Whether you have health insurance through your employer or choose your own plan through the health insurance marketplace, you can’t choose the best plan for your needs — and budget — without understanding all the terms (and there are a lot). 
Don’t get overwhelmed. Just master these health insurance terms to help you choose the plan that gives you the biggest bang for your buck.  


A premium is the set amount you pay monthly to have health insurance. This is the figure that typically jumps out first, and it can vary widely from less than $100 to several hundred dollars a month.  
Keep in mind: Plans with lower premium payments often come with higher out-of-pocket costs, such as deductibles and coinsurance rates. For someone with greater medical needs, a plan with a higher premium might save money in the long run, because it typically means paying less out of pocket for doctor’s visits and prescriptions.  


This is the amount you are responsible for paying before the health insurance plan kicks in. For example, if your plan has a $2,000 deductible, you pay the first $2,000 before your plan will pick up part of the tab.  
Under the Affordable Care Act (ACA), all plans sold in the marketplace cover preventive care, such as well-checks, immunizations and mammograms, at no cost, regardless of whether the deductible has been met. The deductible comes into play for additional health care services such as meeting with a specialist or undergoing surgery.   


Coinsurance refers to the percentage of a covered health care service you will pay after your deductible has been met.
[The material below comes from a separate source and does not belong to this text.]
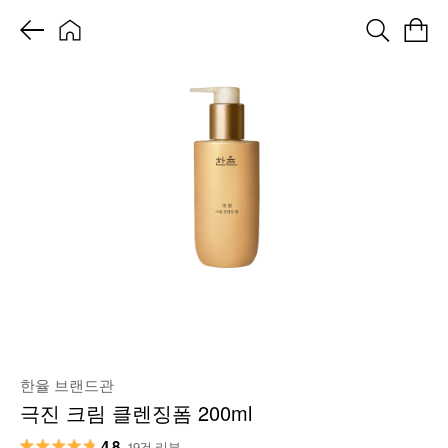
한율 브랜드관
극진 크림 클렌징폼 200ml
4.8
19건 리뷰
A common coinsurance rate for many plans is 80/20, meaning the plan will pick up 80% of the cost, while the consumer pays the remaining 20%.  
For example, say you already met your deductible and need an outpatient procedure that costs $4,000. Your insurance company is billed first, and they pick up 80% of the tab, so $3,200. You are then responsible for the remaining 20%, or $800.  


A copay is a fixed amount that you pay. Copay charges are standard for many plans and often accompany doctor’s visits or prescription drugs. In contrast to coinsurance charges, a copay is a specified dollar amount usually paid at time of service rather than a percentage of the bill you're responsible for. 

Out-Of-Pocket Maximum 

This is the most you will pay for your health insurance plan in a calendar year. If your plan has a $6,000 max out-of-pocket limit and you hit this limit, then you will have zero out-of-pocket costs for the rest of the year, aside from your premium payments. 
For example, say your plan has a $3,000 deductible, an 80/20 coinsurance rate and a $5,000 max-out-of-pocket limit. After you meet your $3,000 deductible, you then pay 20% of health care costs until you reach $5,000. At that point, you are only responsible for the monthly premium payment, while your plan picks up the rest of your health care costs. 


A high-deductible health plan is just what it sounds like — you’ll have a higher deductible than with other plans, but your premium will be lower. If you only see a doctor once a year for an annual physical (which, as standard preventive care, is free), this plan could be the most cost-effective. However, if your health insurance needs go beyond the bare minimum, the cost for any non-preventive services will fall to you — until you meet your deductible, which will likely be a few thousand dollars.  


If you go with an HDHP, a health savings account can help you offset some of the costs (and is only available to HDHP participants). This account lets you set aside pre-tax dollars to help pay for out-of-pocket medical expenses, and some employers will also contribute to these on your behalf. There are annual limits to how much you can contribute — for 2019, it’s $3,500 for an individual. 


A flexible savings account is similar to an HSA in that it lets you set aside pre-tax money from your paycheck to cover health-related costs. But unlike an HSA, you’re not required to pair it with an HDHP, the contribution limits are lower and what you don’t use in a year will not roll over to the next, meaning if you don’t use it, you lose it. You get this through your employer. 


One of the most common types of health insurance plans, a health maintenance organization is typically considered one of the most affordable options, because of its low premiums. However, if you choose an HMO, you’ll only have coverage in-network, meaning if you go out of network (say, for a specialist) you’re responsible for 100% of the cost. 


The other most common type of plan is a preferred provider organization, which offers more flexibility than an HMO, but usually higher premiums. With a PPO plan, services are cheaper if you stay in network; out-of-network services are typically covered, but usually at a much lower rate than if you stay in network.